The day’s new light flooding into the suite allowed me to see the book I’d also recovered from the hallway. The golden calligraphy on the candy apple red cover stood out like they had electricity in them. I opened it, and, much to my surprise, I found the title page was written in English. It proudly declared:
THE DICTIONARY OF AMERICAN IDIOMS by Yan Bu Youzhong
On the next page, Youzhong started his introduction by saying that, after the historic visit of President Richard Nixon to their country, the President of China had personally asked the author to compile a book of American idioms to help him when he was invited back to the United States. Youzhong then declares, in no uncertain terms, his book was written to help the reader understand the nuances of the colloquial dialects of the English language so as to avoid any embarrassing gaffes that could sabotage purposeful conversations.
The use of idioms, he goes on to explain, can be particularly difficult to master, as they involve using foreign words in such a different way that the implied meanings can be nearly impossible for many Chinese speakers to figure out on their own. He advises the reader to keep the book with him or her at all times to provide insights whenever needed.
I began to flip through the pages. The first idiom I came to was a fish out of water. The book translated this to mean To flop breathlessly on the ground like a golden carp. I turned a few more pages and came to blow your mind. The book’s translation of this was To cause the cerebral cortex of your brain to unexpectedly exit your head.

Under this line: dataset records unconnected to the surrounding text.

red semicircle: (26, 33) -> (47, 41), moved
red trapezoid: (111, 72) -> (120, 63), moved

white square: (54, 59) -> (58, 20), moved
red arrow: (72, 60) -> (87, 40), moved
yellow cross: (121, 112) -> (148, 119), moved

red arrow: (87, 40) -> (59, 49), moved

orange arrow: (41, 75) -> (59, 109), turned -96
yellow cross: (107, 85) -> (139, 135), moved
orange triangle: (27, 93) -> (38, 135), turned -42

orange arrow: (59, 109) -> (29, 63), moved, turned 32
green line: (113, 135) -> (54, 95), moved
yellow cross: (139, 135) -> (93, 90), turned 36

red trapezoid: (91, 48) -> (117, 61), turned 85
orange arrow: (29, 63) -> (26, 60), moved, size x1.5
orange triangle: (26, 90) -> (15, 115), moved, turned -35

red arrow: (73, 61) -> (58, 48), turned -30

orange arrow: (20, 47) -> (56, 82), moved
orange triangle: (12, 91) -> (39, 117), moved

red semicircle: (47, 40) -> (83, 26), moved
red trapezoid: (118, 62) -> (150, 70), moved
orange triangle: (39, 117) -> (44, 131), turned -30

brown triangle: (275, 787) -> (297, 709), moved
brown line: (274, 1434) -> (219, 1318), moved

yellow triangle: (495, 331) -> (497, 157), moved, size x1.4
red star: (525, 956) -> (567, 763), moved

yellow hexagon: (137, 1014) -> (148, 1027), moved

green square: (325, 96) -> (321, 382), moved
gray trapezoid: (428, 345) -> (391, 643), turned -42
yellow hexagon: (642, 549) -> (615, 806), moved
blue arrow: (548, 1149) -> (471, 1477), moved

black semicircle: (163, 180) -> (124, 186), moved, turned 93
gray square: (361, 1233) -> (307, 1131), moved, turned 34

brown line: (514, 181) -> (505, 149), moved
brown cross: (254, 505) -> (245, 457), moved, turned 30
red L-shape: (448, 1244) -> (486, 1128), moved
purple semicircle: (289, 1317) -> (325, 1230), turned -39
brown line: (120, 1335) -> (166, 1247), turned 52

The more definitions I looked up, the more errors I found. Somehow the author had gotten nearly every
idiomatic explanation incorrect and he had given its literal translation instead of its meaning. On a lark, I looked up it beats the shit out of me to see what a visiting Chinese President would have made of an encounter with a cannibalistic street person in the kitchen of a devastated hotel. According to the book it meant An event when a physical confrontation results in a sudden involuntary removal of feces. I found this to be most amusing, and I cackled like one of the witches in Hamlet.
But then I had a Zen moment of enlightenment.
If the author of this silly book had gotten something relatively mundane like idioms so dead wrong, I needed to make damn sure people in the future knew the truth about me and my involvement in the apocalypse of our world. Even though I have great shame about my role in the destruction of life as we know it on Planet Earth, I still think -- if my choices and decisions are taken in the context of the events we were all living with at the time -- they do make a certain amount of sense. I can live with the thought of me being burned in effigy, but being labeled as some kind of a monstrous megalomaniac in the flawed history books of the future is too much for my pride to bear.
To ensure this doesn’t happen, I’ve decided to become my own chronicler of these past events and to show what was occurring at the highest levels of the last American government from the very moment we first became aware that a fleet of alien ships was heading our way, to the current situation of the broken and burned world we now find ourselves having to endure.
As to who will be around to read my account when this is all over, well, it beats the shit out of me.